Pour pouvoir vivre, un tondeur professionnel doit pouvoir tondre 30 000 brebis sur toute l'année. Certains montent jusqu'à 60 000 animaux en faisant le tour du monde des différents pays moutonniers. Le circuit commence en janvier par les Alpes, la Crau, l'Aveyron, les Pyrénées, puis se poursuit à partir de septembre par la Grande Bretagne et enfin la Nouvelle-Zélande d'octobre à décembre.

La laine, une fois récoltée, est mise en vrac dans des ballots, les bourras, contenant 80 à 100 kg. Elle est ensuite dirigée vers des centres de triages dont la mission est de retirer tout corps susceptible de la déprécier. Elle est ensuite conditionnée, en ballots de 400 kg environ pour être stockée puis vendue à des transformateurs où elle va être lavée puis gardée, pour donner des produits rustiques (gros pull, tapis, drap) ou peignée pour obtenir des produits fins (jersey, vêtements, prêt à porter).
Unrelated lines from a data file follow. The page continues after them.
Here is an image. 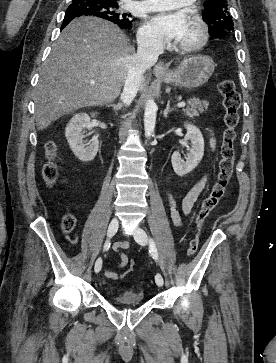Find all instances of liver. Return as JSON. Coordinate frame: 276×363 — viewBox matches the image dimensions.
<instances>
[{
    "instance_id": "obj_1",
    "label": "liver",
    "mask_w": 276,
    "mask_h": 363,
    "mask_svg": "<svg viewBox=\"0 0 276 363\" xmlns=\"http://www.w3.org/2000/svg\"><path fill=\"white\" fill-rule=\"evenodd\" d=\"M135 55L129 38L115 24L80 17L66 26L40 70L35 95L39 130L65 114L113 102ZM142 78L140 86L144 87Z\"/></svg>"
}]
</instances>
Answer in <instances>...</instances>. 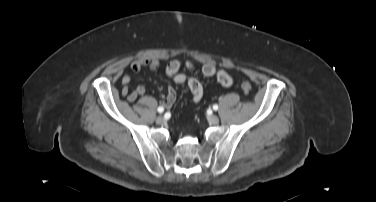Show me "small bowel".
Here are the masks:
<instances>
[{
	"label": "small bowel",
	"instance_id": "c3829d8e",
	"mask_svg": "<svg viewBox=\"0 0 376 202\" xmlns=\"http://www.w3.org/2000/svg\"><path fill=\"white\" fill-rule=\"evenodd\" d=\"M160 62L157 59H139L131 63L130 68L133 72H139L142 69L156 70L159 68ZM182 68L192 70L193 65L189 62H181L179 60L170 61L166 66V74L177 84H187L190 92L193 96L195 103L199 102L203 97V87L201 83L181 71ZM203 74L207 77H216L218 82L223 86H230L232 84V78L229 74L223 70L218 69L214 64L207 63L203 66ZM131 81V75L126 72L122 75L121 83L123 88L121 89V96L125 97L129 102H134L139 96L145 93V86L139 85L135 89L129 88ZM176 100V91L172 85H169L165 94L163 105L170 107Z\"/></svg>",
	"mask_w": 376,
	"mask_h": 202
}]
</instances>
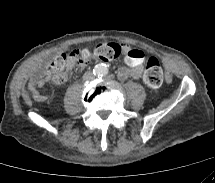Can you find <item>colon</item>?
Instances as JSON below:
<instances>
[{
    "instance_id": "5ec220e1",
    "label": "colon",
    "mask_w": 215,
    "mask_h": 183,
    "mask_svg": "<svg viewBox=\"0 0 215 183\" xmlns=\"http://www.w3.org/2000/svg\"><path fill=\"white\" fill-rule=\"evenodd\" d=\"M123 52L121 45L116 43L101 42L93 51L83 49L75 50L71 54L61 52L57 54L48 66L49 72L54 76L66 74L71 59L78 64H86L93 60L110 62L118 58ZM144 80L151 88H158L163 81V73L159 60L155 56H148L145 61Z\"/></svg>"
}]
</instances>
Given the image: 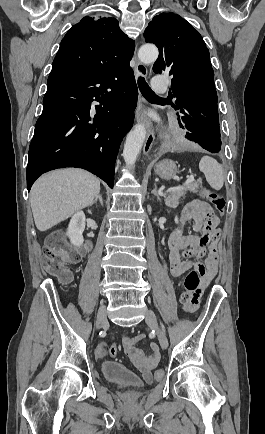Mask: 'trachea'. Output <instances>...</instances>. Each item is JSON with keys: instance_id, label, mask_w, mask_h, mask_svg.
Listing matches in <instances>:
<instances>
[{"instance_id": "1", "label": "trachea", "mask_w": 265, "mask_h": 434, "mask_svg": "<svg viewBox=\"0 0 265 434\" xmlns=\"http://www.w3.org/2000/svg\"><path fill=\"white\" fill-rule=\"evenodd\" d=\"M138 86H139V90L141 91V93L144 96H151L153 98L156 99H160V100H168V99H162L161 97H158L149 87V85L145 82V79L142 77H139L138 79Z\"/></svg>"}]
</instances>
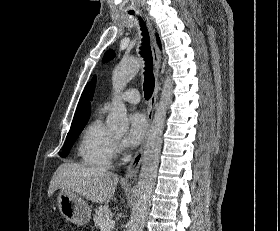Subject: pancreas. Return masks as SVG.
<instances>
[{"label": "pancreas", "mask_w": 280, "mask_h": 231, "mask_svg": "<svg viewBox=\"0 0 280 231\" xmlns=\"http://www.w3.org/2000/svg\"><path fill=\"white\" fill-rule=\"evenodd\" d=\"M112 215H114V213L109 205H99V207H96L93 217L96 227H101L102 223H104L106 219H111Z\"/></svg>", "instance_id": "1"}]
</instances>
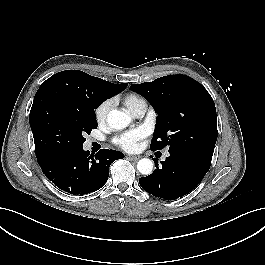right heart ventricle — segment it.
I'll return each mask as SVG.
<instances>
[{
  "label": "right heart ventricle",
  "instance_id": "e07e8e85",
  "mask_svg": "<svg viewBox=\"0 0 265 265\" xmlns=\"http://www.w3.org/2000/svg\"><path fill=\"white\" fill-rule=\"evenodd\" d=\"M125 106L134 114L140 108L147 107L145 98L137 93H129L123 98Z\"/></svg>",
  "mask_w": 265,
  "mask_h": 265
}]
</instances>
La laine fut, depuis des millénaires, un véritable moteur des civilisations humaines, créant des emplois et fixant des populations actives dans les régions d'élevage. La laine, fibre naturelle par excellence, reste encore aujourd'hui une matière essentielle aux utilisations multiples: habitation (literie, matelasserie, couvertures, couette, moquette) habillements (toutes formes), art et décoration (haute couture, tapisserie d'art, plaid).
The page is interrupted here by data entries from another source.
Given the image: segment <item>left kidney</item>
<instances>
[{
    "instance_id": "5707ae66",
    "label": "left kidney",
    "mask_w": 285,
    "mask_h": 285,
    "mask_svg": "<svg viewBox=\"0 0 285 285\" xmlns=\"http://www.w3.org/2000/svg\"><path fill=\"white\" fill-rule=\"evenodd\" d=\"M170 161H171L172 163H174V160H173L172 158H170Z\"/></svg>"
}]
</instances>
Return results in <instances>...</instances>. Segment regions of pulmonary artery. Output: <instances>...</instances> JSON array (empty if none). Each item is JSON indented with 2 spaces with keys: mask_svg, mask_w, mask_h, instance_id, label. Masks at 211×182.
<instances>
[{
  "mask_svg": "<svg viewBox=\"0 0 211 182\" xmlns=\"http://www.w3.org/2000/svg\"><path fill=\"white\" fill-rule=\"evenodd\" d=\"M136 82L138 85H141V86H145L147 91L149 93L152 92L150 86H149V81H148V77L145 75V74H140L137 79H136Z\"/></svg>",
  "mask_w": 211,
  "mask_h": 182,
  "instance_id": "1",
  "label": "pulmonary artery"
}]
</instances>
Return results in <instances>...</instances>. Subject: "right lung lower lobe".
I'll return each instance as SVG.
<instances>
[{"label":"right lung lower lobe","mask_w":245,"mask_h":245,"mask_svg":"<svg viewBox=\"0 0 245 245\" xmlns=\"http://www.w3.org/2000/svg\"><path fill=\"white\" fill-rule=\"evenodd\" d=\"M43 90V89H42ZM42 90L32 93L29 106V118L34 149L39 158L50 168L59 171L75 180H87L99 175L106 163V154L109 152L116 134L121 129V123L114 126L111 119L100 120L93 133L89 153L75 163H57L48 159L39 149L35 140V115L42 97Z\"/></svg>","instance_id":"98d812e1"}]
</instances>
La race Mérinos était caractérisée essentiellement par sa haute spécialisation dans le domaine de la production de la laine, qui fut longtemps le critère principal de sélection. Année après année, les animaux ont développé une toison fine et frisée idéalement protectrice. La qualité de la laine Mérinos d'Arles provient essentiellement de sa finesse: elle est une des plus fines du monde (2 à 3 microns). Cependant, son élasticité, sa frisure qui la rend très moelleuse, le nombre des ondulations des fibres est aussi exceptionnelle. C'est une laine très douce, agréable et chaude, saine et confortable. Elle est particulièrement adaptée à la fabrication de couvertures, couettes, plaids, draperies et tricots. C'est une laine d'exception, une véritable appelation d'origine.

La production n'ayant pas su s'adapter rapidement à la demande, les industriels sont allé à la facilité, en travaillant les laines de l'hémisphère sud. Le potentiel de la production lainière française est ainsi insuffisamment valorisé, le produit vivant dans l'anonymat presque complet.
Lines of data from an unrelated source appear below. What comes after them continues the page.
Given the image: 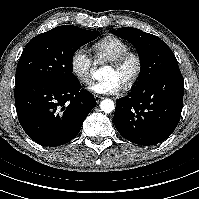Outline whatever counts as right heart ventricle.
I'll return each instance as SVG.
<instances>
[{
    "label": "right heart ventricle",
    "mask_w": 199,
    "mask_h": 199,
    "mask_svg": "<svg viewBox=\"0 0 199 199\" xmlns=\"http://www.w3.org/2000/svg\"><path fill=\"white\" fill-rule=\"evenodd\" d=\"M98 60L111 62L130 50V45L117 37H106L96 42L92 47Z\"/></svg>",
    "instance_id": "1"
}]
</instances>
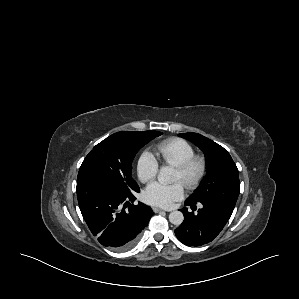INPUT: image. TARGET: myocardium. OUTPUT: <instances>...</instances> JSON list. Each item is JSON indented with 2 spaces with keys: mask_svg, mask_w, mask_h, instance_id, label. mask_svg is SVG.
Instances as JSON below:
<instances>
[{
  "mask_svg": "<svg viewBox=\"0 0 299 299\" xmlns=\"http://www.w3.org/2000/svg\"><path fill=\"white\" fill-rule=\"evenodd\" d=\"M175 169L180 173L182 183L187 188L194 189L206 174V159L200 155H193L183 163L175 166Z\"/></svg>",
  "mask_w": 299,
  "mask_h": 299,
  "instance_id": "obj_1",
  "label": "myocardium"
}]
</instances>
Pour satisfaire certaines petites unités françaises qui exigent un produit de qualité, un gros travail de triage est alors nécessaire qui ne rattrape pas toujours les défauts du produit initial. On se retrouve ainsi devant le paradoxe d'un produit: la laine Mérinos d'Arles, qui pourrait être une des meilleures laine du monde, et dont on ne sait pratiquement plus quoi faire aujourd'hui. La production de laine fine Mérinos entre en effet en concurrence directe avec les laines fines importées. La laine, qui constitue un produit agricole qui pourrait être dès plus rénumérateurs, est aussi victime de la banalisation générale des produits dans notre socièté. Depuis quelque temps, les éleveurs avec la participation des tondeurs, ont pris conscience qu'en apportant plus de soin lors de la tonte des animaux, il était possible de revaloriser ce produit et ainsi de reconquérir des marchés nationaux. Quoi de plus normal car si de nos jours la laine Mérinos d'Arles a perdu son importance économique d'antan, elle continue d'être l'une des meilleures laines du monde.

On comprend donc pourquoi le produit laine représente aujourd'hui une part infime du revenu du troupeau ovin. Pour redonner un peu de sa noblesse à la laine, il devrait au moins couvrir les frais de tonte et de mise en marché du produit.